AI tidies up Wikipedia’s references — and boosts reliability

hedge@beehaw.org · 1 year ago

AI tidies up Wikipedia’s references — and boosts reliability

salarua@sopuli.xyz · edit-2 10 months ago

Wikipedian here - AI on Wikipedia is actually nothing new. we’ve had a machine learning model identify malicious edits since 2017, and Cluebot (an ML-powered anti-vandalism bot) has been around for even longer than that.

even so, this is pretty exciting. from what i gather, this is a transformer model turned on its side; instead of taking textual data and transforming it, it checks to see if two pieces of textual data could reasonably be transformations of each other. used responsibly, this could really help knock out those [dubious] and [failed verification] tags en masse

bionicjoey@lemmy.ca · 1 year ago

If I’m understanding you correctly, it doesn’t ever edit the actual pages, it just adds flags on certain kinds of content.
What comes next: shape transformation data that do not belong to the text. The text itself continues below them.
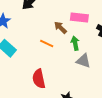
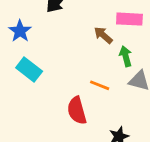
orange line: (47, 44) -> (100, 85), moved

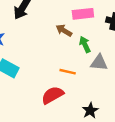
red semicircle: (77, 110) -> (53, 95), turned 85

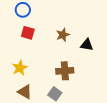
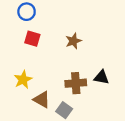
black triangle: (87, 45) -> (102, 77), moved
brown triangle: (25, 92) -> (42, 100), moved

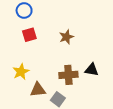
red square: (32, 39) -> (29, 35), turned -32
brown triangle: (42, 100) -> (38, 90), turned -35

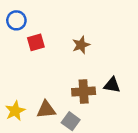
blue circle: (24, 11) -> (16, 20), moved
yellow star: (21, 72) -> (15, 111), moved

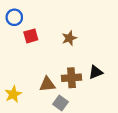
black triangle: (112, 85) -> (96, 72), turned -32
brown triangle: (46, 110) -> (47, 84), moved

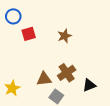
black triangle: (96, 72) -> (89, 85), moved
brown cross: (71, 78) -> (67, 73), turned -30

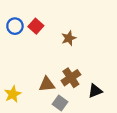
blue circle: (13, 16) -> (15, 26), moved
red square: (29, 34) -> (36, 26), moved, turned -32

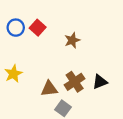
black triangle: (95, 91) -> (100, 82), moved
yellow star: (13, 94) -> (13, 74), moved

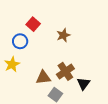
blue circle: (16, 28) -> (20, 41), moved
black triangle: (100, 82) -> (84, 84), moved, turned -32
Is that right?

salarua@sopuli.xyz · 1 year ago

yes. it only surfaces citations that may back up the content better, an editor still has to read the source and approve the change

Hundun@beehaw.org · 1 year ago

Fascinating, as a developer, where can I read more/contribute?

HalJor@beehaw.org · 1 year ago

The aforementioned ClueBot is here: https://en.wikipedia.org/wiki/User:ClueBot_NG

For bots in general, start here: https://en.wikipedia.org/wiki/Wikipedia:Bots

DavidGarcia@feddit.nl · 1 year ago

“AI tiddies up Wikipedia’s references…”

Chozo@kbin.social · 1 year ago

I had to do a double-take on that title, too lmao

thingsiplay@kbin.social · 1 year ago

deleted by creator

NX2@feddit.de · 1 year ago

Holy fuck my dyslexia tuned “AI tidies” into something really funny

webghost0101@sopuli.xyz · 1 year ago

you dont need dislexia for that but you are somewhat right that dilexia is an indication for certain intellectual skills.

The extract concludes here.